Stored data entries
'''

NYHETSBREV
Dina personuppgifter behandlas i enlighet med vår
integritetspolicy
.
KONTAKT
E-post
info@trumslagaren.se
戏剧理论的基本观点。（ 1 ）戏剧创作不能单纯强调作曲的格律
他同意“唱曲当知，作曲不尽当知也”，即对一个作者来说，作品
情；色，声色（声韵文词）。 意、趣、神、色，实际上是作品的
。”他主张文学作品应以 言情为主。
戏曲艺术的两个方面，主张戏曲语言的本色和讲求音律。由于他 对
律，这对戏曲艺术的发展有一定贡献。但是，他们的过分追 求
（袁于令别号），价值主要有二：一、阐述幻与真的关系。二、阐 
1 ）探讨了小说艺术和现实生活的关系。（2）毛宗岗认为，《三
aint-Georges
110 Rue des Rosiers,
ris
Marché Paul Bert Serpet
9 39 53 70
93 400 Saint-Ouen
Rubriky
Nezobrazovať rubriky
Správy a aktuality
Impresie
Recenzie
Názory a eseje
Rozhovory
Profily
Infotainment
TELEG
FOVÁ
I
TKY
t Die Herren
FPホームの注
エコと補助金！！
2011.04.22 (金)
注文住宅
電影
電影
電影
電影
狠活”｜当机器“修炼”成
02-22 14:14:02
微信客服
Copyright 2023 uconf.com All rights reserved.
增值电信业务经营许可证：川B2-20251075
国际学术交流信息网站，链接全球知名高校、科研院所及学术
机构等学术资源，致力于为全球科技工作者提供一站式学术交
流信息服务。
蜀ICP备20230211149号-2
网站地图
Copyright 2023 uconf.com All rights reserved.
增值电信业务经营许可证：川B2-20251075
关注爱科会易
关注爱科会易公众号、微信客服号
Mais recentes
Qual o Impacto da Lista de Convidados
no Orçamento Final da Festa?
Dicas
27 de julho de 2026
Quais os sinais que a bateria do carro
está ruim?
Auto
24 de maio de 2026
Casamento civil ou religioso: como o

'''

[Activity]
Retype the data in full and match it exactly.

[Result of the exercise]
NYHETSBREV
Dina personuppgifter behandlas i enlighet med vår
integritetspolicy
.
KONTAKT
E-post
info@trumslagaren.se
戏剧理论的基本观点。（ 1 ）戏剧创作不能单纯强调作曲的格律
他同意“唱曲当知，作曲不尽当知也”，即对一个作者来说，作品
情；色，声色（声韵文词）。 意、趣、神、色，实际上是作品的
。”他主张文学作品应以 言情为主。
戏曲艺术的两个方面，主张戏曲语言的本色和讲求音律。由于他 对
律，这对戏曲艺术的发展有一定贡献。但是，他们的过分追 求
（袁于令别号），价值主要有二：一、阐述幻与真的关系。二、阐 
1 ）探讨了小说艺术和现实生活的关系。（2）毛宗岗认为，《三
aint-Georges
110 Rue des Rosiers,
ris
Marché Paul Bert Serpet
9 39 53 70
93 400 Saint-Ouen
Rubriky
Nezobrazovať rubriky
Správy a aktuality
Impresie
Recenzie
Názory a eseje
Rozhovory
Profily
Infotainment
TELEG
FOVÁ
I
TKY
t Die Herren
FPホームの注
エコと補助金！！
2011.04.22 (金)
注文住宅
電影
電影
電影
電影
狠活”｜当机器“修炼”成
02-22 14:14:02
微信客服
Copyright 2023 uconf.com All rights reserved.
增值电信业务经营许可证：川B2-20251075
国际学术交流信息网站，链接全球知名高校、科研院所及学术
机构等学术资源，致力于为全球科技工作者提供一站式学术交
流信息服务。
蜀ICP备20230211149号-2
网站地图
Copyright 2023 uconf.com All rights reserved.
增值电信业务经营许可证：川B2-20251075
关注爱科会易
关注爱科会易公众号、微信客服号
Mais recentes
Qual o Impacto da Lista de Convidados
no Orçamento Final da Festa?
Dicas
27 de julho de 2026
Quais os sinais que a bateria do carro
está ruim?
Auto
24 de maio de 2026
Casamento civil ou religioso: como o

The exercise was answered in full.